Disclosure of Invention
The invention aims to provide a PBFT consensus mechanism based on a reputation model, which is characterized in that an improved EigenTrust model is applied to a PBFT consensus algorithm, a node with a high reputation value is selected as a consensus node to carry out a PBFT consensus process, other nodes are slave nodes to receive the result of the consensus node, and the result of the consensus node is not participated in the consensus process, so that the time complexity is reduced, and the performance and the usability are improved;
in order to achieve the above purpose, the invention adopts the following technical scheme:
a reputation model-based PBFT consensus mechanism comprising the steps of:
calculating the reputation value of the node, and selecting the node with the reputation value of 10% in the blockchain network as a consensus node;
the client sends a REQUEST to a master node in the blockchain network, wherein the REQUEST comprises specific operation of the REQUEST, adding the client to a time stamp, a client identifier and a REQUEST message body when the REQUEST is sent, and the REQUEST message body comprises message content and a message abstract, wherein the client signs the REQUEST;
after the verification is passed, a number n is allocated, and a PRE-PREPARE message is sent to all other consensus nodes in the blockchain network, wherein the PRE-PREPARE message comprises a view number, a message content and a message abstract; after receiving the message, the consensus node verifies the message, and the signature, the view number and the message sequence number pass the verification;
the consensus node sends a PRE message to all other consensus nodes, and stores the PRE-PRE message and the PRE message in a message log of the consensus node; after receiving the PREPARE messages, other consensus nodes need to verify whether the signature, the view number, the message sequence number and the number of the received PREPARE messages accord with rules or not, and after the verification is passed;
the common node broadcasts the COMMIT message to other common nodes, the common node verifies the correctness of the signature, the view number and the message serial number after receiving the COMMIT message of other common nodes, and when the common node receives 2f+1 COMMIT messages, the common node returns a REPLY message to the main node;
when the client receives f+1 identical REPLY messages, it is stated that the REQUEST sent by the client has reached a consensus in the blockchain network.

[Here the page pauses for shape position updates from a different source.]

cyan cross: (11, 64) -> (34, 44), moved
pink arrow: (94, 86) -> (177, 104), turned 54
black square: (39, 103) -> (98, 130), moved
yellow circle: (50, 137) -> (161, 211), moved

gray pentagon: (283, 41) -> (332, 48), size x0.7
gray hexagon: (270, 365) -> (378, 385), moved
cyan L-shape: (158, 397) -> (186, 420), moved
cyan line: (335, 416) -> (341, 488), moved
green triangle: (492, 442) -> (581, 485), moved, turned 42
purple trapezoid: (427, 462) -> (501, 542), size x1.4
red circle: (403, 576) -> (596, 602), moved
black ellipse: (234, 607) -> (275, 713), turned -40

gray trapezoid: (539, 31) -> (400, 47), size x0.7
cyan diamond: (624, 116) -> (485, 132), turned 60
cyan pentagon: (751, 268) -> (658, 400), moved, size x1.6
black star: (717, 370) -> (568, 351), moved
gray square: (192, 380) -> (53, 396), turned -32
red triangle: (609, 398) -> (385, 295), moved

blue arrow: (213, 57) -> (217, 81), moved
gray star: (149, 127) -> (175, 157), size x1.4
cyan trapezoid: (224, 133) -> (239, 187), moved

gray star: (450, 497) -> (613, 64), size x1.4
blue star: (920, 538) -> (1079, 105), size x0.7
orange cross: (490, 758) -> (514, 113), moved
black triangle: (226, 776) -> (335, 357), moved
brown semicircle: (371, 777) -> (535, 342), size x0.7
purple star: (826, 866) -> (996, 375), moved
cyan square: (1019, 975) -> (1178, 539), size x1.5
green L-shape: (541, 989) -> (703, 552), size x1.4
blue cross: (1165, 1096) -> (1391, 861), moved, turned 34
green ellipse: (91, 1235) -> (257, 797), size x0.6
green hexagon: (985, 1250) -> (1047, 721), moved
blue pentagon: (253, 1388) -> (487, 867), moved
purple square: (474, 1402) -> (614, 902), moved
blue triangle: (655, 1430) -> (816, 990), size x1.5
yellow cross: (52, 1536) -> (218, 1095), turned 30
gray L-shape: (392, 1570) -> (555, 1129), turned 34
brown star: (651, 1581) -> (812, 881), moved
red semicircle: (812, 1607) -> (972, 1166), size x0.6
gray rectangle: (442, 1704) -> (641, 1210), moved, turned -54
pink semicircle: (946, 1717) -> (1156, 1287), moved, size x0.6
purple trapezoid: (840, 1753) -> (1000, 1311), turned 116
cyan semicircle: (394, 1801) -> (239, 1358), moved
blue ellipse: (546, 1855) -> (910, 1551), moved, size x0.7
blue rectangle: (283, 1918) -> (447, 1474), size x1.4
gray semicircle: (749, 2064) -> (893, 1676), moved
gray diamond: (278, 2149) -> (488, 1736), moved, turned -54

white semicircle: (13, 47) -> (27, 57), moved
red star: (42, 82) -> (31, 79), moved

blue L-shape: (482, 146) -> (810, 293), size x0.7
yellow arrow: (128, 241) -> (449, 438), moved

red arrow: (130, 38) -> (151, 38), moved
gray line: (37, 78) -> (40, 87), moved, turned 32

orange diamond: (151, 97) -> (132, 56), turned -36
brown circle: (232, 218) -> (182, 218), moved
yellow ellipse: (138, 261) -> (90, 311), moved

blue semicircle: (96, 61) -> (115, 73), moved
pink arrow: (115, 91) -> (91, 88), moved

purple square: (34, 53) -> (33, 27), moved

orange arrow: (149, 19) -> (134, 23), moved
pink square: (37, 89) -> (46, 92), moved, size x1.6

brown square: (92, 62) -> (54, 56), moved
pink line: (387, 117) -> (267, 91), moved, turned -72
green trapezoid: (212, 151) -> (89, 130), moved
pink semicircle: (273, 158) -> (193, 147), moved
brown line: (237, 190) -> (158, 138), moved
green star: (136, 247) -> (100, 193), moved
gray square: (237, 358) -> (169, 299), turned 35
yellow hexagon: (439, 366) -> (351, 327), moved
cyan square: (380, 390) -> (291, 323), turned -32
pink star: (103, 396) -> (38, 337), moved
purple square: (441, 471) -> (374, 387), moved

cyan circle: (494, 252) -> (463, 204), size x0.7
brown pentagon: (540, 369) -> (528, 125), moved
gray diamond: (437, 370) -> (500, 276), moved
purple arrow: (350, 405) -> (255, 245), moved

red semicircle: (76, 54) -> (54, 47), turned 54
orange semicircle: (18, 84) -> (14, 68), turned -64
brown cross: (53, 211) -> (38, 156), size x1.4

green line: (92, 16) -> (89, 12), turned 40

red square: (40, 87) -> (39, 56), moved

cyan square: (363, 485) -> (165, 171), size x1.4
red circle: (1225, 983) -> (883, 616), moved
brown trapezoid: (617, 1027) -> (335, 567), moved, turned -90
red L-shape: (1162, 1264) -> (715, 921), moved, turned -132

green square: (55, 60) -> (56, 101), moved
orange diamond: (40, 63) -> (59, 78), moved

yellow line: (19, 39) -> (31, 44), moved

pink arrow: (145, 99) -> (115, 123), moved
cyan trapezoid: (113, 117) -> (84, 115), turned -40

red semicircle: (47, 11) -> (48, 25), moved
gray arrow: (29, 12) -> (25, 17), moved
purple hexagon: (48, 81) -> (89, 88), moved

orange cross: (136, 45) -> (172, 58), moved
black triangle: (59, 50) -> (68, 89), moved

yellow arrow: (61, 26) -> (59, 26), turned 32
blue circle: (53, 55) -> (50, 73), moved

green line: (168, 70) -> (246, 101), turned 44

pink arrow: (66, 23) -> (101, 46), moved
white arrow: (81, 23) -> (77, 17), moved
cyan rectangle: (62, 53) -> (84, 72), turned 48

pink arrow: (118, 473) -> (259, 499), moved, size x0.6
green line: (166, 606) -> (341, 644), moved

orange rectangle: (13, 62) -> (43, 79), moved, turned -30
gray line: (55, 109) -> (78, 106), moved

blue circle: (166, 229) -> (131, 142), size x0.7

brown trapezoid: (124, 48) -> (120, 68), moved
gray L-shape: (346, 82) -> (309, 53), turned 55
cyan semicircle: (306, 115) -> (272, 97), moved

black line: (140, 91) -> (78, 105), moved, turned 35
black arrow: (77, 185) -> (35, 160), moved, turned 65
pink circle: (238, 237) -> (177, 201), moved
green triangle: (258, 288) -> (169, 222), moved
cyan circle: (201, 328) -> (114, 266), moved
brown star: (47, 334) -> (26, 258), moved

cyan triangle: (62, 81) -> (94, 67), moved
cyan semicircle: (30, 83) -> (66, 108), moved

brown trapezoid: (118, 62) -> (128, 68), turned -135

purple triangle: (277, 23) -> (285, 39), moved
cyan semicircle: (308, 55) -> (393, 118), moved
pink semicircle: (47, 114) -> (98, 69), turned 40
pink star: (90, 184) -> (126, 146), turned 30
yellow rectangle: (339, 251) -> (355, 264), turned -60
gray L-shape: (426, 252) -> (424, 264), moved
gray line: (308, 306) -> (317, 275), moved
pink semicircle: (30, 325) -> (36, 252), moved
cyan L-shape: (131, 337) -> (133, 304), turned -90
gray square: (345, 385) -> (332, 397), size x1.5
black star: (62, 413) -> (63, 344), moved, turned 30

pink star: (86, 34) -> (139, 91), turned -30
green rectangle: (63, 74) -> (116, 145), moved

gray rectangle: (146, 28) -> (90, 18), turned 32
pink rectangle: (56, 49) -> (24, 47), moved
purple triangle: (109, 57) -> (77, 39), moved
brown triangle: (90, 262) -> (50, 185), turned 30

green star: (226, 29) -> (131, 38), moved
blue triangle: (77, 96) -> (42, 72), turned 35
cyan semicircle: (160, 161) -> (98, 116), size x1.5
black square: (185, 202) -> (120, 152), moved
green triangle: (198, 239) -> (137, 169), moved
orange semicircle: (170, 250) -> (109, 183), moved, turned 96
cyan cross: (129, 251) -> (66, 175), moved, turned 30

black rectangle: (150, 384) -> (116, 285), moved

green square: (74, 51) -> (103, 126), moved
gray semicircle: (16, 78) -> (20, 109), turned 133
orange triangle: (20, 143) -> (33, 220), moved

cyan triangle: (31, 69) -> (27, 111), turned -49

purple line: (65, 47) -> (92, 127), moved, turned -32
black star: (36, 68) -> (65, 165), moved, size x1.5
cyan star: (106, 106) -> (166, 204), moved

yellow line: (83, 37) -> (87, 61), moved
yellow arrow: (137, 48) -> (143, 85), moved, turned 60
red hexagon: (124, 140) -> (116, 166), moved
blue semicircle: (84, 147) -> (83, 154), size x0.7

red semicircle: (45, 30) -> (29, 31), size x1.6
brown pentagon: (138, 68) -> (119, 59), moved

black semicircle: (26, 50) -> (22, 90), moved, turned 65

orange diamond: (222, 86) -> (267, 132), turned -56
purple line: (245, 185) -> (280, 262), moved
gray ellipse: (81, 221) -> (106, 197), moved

Preferably, the reputation value of the node is composed of a local reputation value and a recommended reputation value.
Preferably, the local reputation value is:
s ij =sat(i,j)-unsat(i,j) (1)
wherein s in formula 1 ij Is the local reputation value of node i's evaluation of node j, sat (i, j) is the number of satisfaction in node i's and node j's historical transactions, and unsatisfied number of unsatisfied number in node i's and node j's historical transactions.
Preferably, the satisfactory number of times is:
wherein in formula 2For any time period k, node i is satisfied with the number of transactions to node j, +.>Attenuation factor for satisfactory transactions.
Preferably, the number of unsatisfied times is:
wherein in formula 3For any time period k, the number of unsatisfactory transactions of node i to node j, +.>Is an attenuation factor for unsatisfactory transactions.
Preferably, the method further comprises the following steps: the local reputation value is normalized, and the normalized local reputation value is obtained as follows:
wherein C in formula 4 ij And (3) the local credit value of the normalized node i to the node j.
Preferably, the recommendation reputation value is:
t ik =∑ j C ij ·C jk (5)
wherein t in formula 5 ik Is the recommended reputation value of node i for node k, C jk Is the normalized local reputation value of node j for node k.
Preferably, in the initial state, some nodes are selected as pre-trust nodes; the reputation value of the node is:
wherein, p is a pre-trust node in formula 6, and α is an influencing factor.
Preferably, if a node performs malicious behavior, the blockchain network penalizes the node, reduces the local reputation value of the malicious node, and the reputation value of the malicious node is:
s′ ij =s ij /F k (7)
wherein s in formula 7 ij Is the local reputation value before the node performs malicious behavior, F k Is the kth item of a fibonacci number sequence, and after the node finishes the kth malicious activity, the reputation value is updated to be 1/F k And need to perform F k The sub-honest transaction can end the penalty.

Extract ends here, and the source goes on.